The Venter study makes several recommendations for direct-to-consumer genetic testing companies. These include a greater focus on the genetic variations that have a high impact on disease risk and a call to use more markers that provide information on risk factors for taking medications, such as the blood-thinner warfarin and cholesterol-lowering statins. (23andme does provide a marker that can indicate a risk of side effects for warfarin.) The researchers also suggest that sites better explain how their markers fit into the overall impact of genes on a disease (for example, whether a given marker represents 5 percent, 20 percent, or 100 percent of the genetic impact on a disease).
Recommendations to the genetics community include conducting clinical studies to validate genetic markers for disease and for behavioral traits in actual patients tracked over time, and giving more attention to non-Caucasian ethnicities.
23andme cofounder Anne Wojcicki and Navigenics cofounder David Agus both agree with the recommendations. “There is a distinct need for transparency and quality in genetic association studies,” says Agus. “We are giving critical information to individuals to help them with their personal health.
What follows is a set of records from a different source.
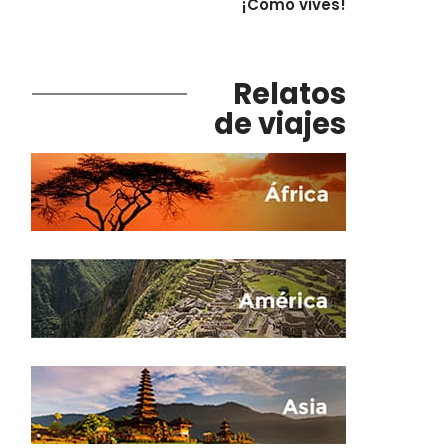
¡Cómo vives!
Relatos
de viajes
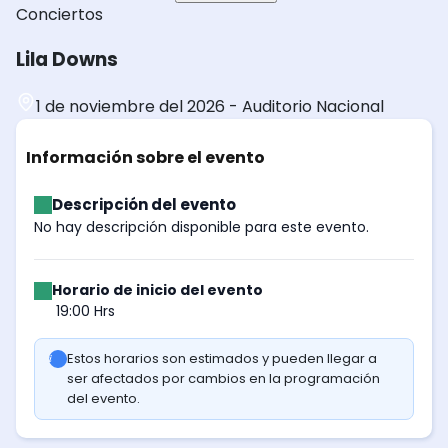
Conciertos
Lila Downs
1 de noviembre del 2026
-
Auditorio Nacional
Información sobre el evento
Descripción del evento
No hay descripción disponible para este evento.
Horario de inicio del evento
19:00 Hrs
Estos horarios son estimados y pueden llegar a
ser afectados por cambios en la programación
del evento.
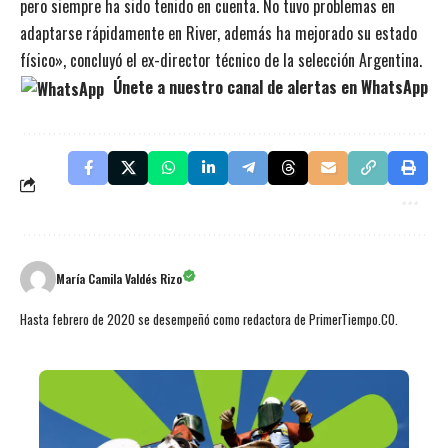
pero siempre ha sido tenido en cuenta. No tuvo problemas en
adaptarse rápidamente en River, además ha mejorado su estado
físico», concluyó el ex-director técnico de la selección Argentina.
Únete a nuestro canal de alertas en WhatsApp
María Camila Valdés Rizo
Hasta febrero de 2020 se desempeñó como redactora de PrimerTiempo.CO.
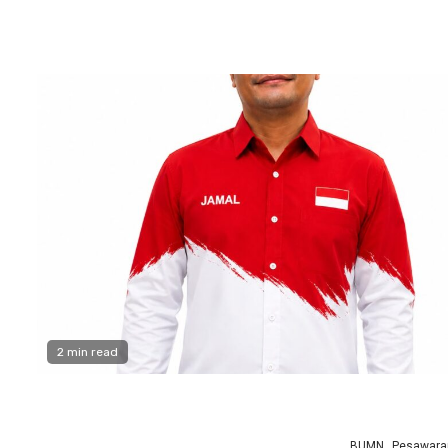
2 min read
BUMN
Pesawara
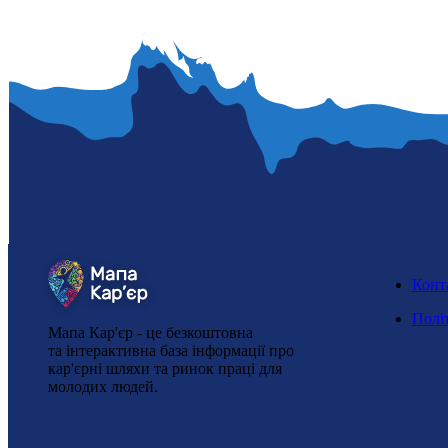
Конт
Полі
Мапа Кар'єр - це безкоштовна
та інтерактивна база інформації про
кар'єрні шляхи та ринок праці для
молодих людей.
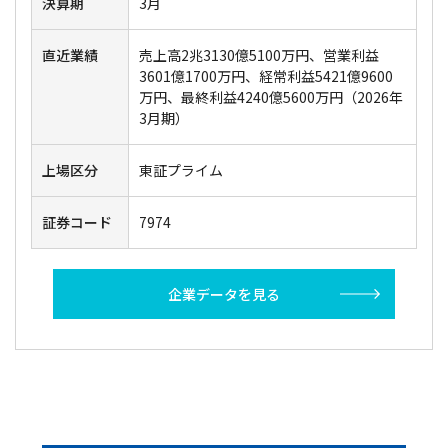
決算期
3月
直近業績
売上高2兆3130億5100万円、営業利益
3601億1700万円、経常利益5421億9600
万円、最終利益4240億5600万円（2026年
3月期）
上場区分
東証プライム
証券コード
7974
企業データを見る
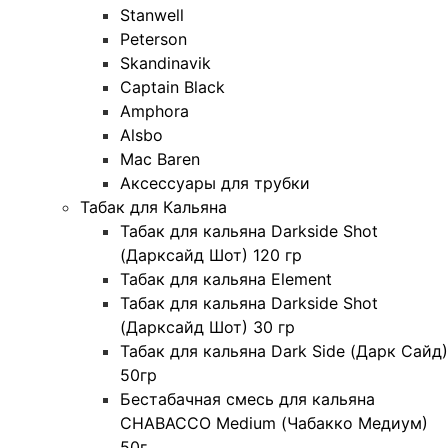
Stanwell
Peterson
Skandinavik
Captain Black
Amphora
Alsbo
Mac Baren
Аксессуары для трубки
Табак для Кальяна
Табак для кальяна Darkside Shot
(Дарксайд Шот) 120 гр
Табак для кальяна Element
Табак для кальяна Darkside Shot
(Дарксайд Шот) 30 гр
Табак для кальяна Dark Side (Дарк Сайд)
50гр
Бестабачная смесь для кальяна
CHABACCO Medium (Чабакко Медиум)
50г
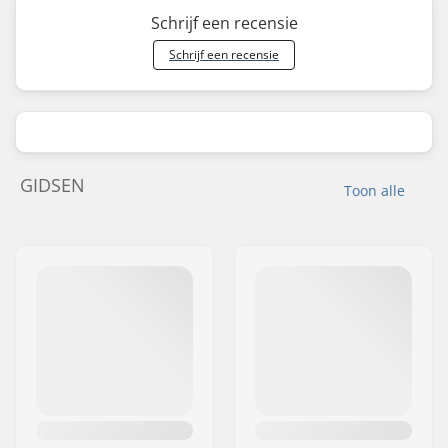
Schrijf een recensie
Schrijf een recensie
GIDSEN
Toon alle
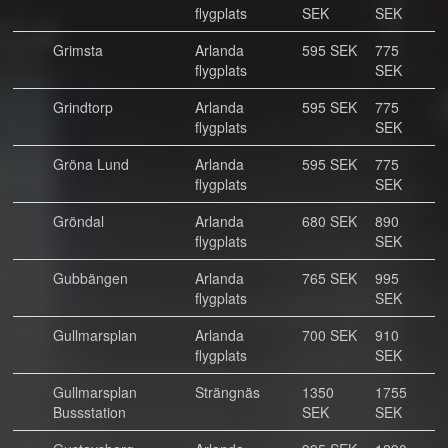
flygplats
SEK
SEK
Grimsta
Arlanda
595 SEK
775
flygplats
SEK
Grindtorp
Arlanda
595 SEK
775
flygplats
SEK
Gröna Lund
Arlanda
595 SEK
775
flygplats
SEK
Gröndal
Arlanda
680 SEK
890
flygplats
SEK
Gubbängen
Arlanda
765 SEK
995
flygplats
SEK
Gullmarsplan
Arlanda
700 SEK
910
flygplats
SEK
Gullmarsplan
Strängnäs
1350
1755
Bussstation
SEK
SEK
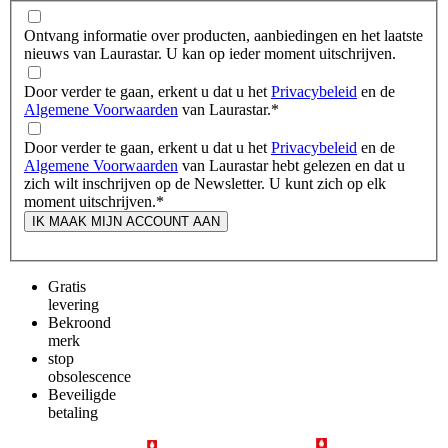
Ontvang informatie over producten, aanbiedingen en het laatste
nieuws van Laurastar. U kan op ieder moment uitschrijven.
Door verder te gaan, erkent u dat u het
Privacybeleid
en de
Algemene Voorwaarden
van Laurastar.
*
Door verder te gaan, erkent u dat u het
Privacybeleid
en de
Algemene Voorwaarden
van Laurastar hebt gelezen en dat u
zich wilt inschrijven op de Newsletter. U kunt zich op elk
moment uitschrijven.
*
IK MAAK MIJN ACCOUNT AAN
Gratis
levering
Bekroond
merk
stop
obsolescence
Beveiligde
betaling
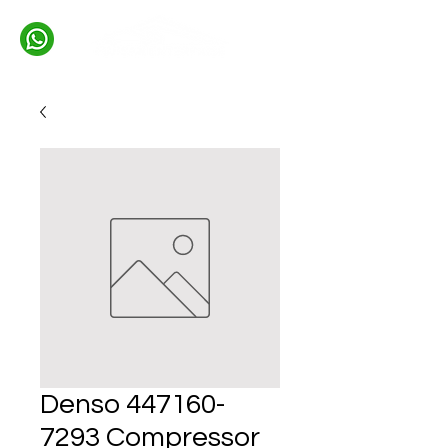
Denso 447160-
7293 Compressor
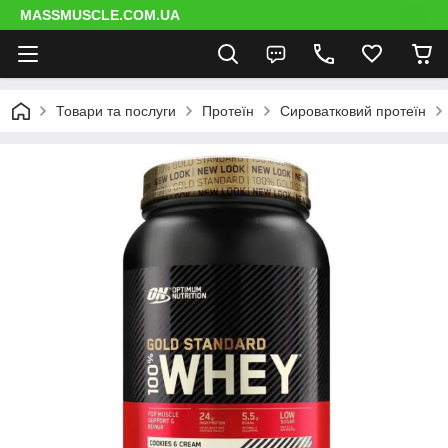
MASSMUSCLE.COM.UA
Товари та послуги
Протеїн
Сироватковий протеїн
That information needs to be correct, or we have done a disservice.”
“We plan on working with 23andme to codevelop standards for the field,” Agus adds. This is a voluntary effort that so far has faltered. 23andme science and policy liaison Andro Hsu says there might be a need for a neutral third party that creates standards–he suggested the Centers for Disease Control. Others have talked about the Food and Drug Administration, or even the National Institute of Standards and Technology.
What Venter and company didn’t mention is the word “regulation”–which is likely to happen in some form if the industry is to ensure that information is accurate and consistent. The Nature commentary also doesn’t call for an aggressive and comprehensive effort to validate genetic tests by running studies in the clinic to see which of these markers really do predict disease–a project that may be needed to accelerate the day when these tests become more medically useful for individuals.
Venter does, however, suggest that the latest DNA sequencing technology is rapidly producing a more accurate and thorough alternative to the sort of single DNA markers used by these companies. In just the past few months, the ability of scientists to sequence the entire six billion nucleotides of a person’s genome has become inexpensive enough that it may soon replace the chips currently used by testing companies. Existing tests scan a person’s genome for up to one million markers covering most genetic variations associated with human disease, but they don’t nearly cover them all.
Just two years ago, it cost $1 million to sequence an entire genome; now the price is rapidly dropping to under $50,000, and may be as little as $5,000 by next year.
“Once we have at least 10,000 human genomes and the complete phenotype [disease profiles] with these genomes, we will be able to make correlations that are impossible to do at the present time,” says Venter. “At that stage, genetic testing will be a good investment for private companies and the government.”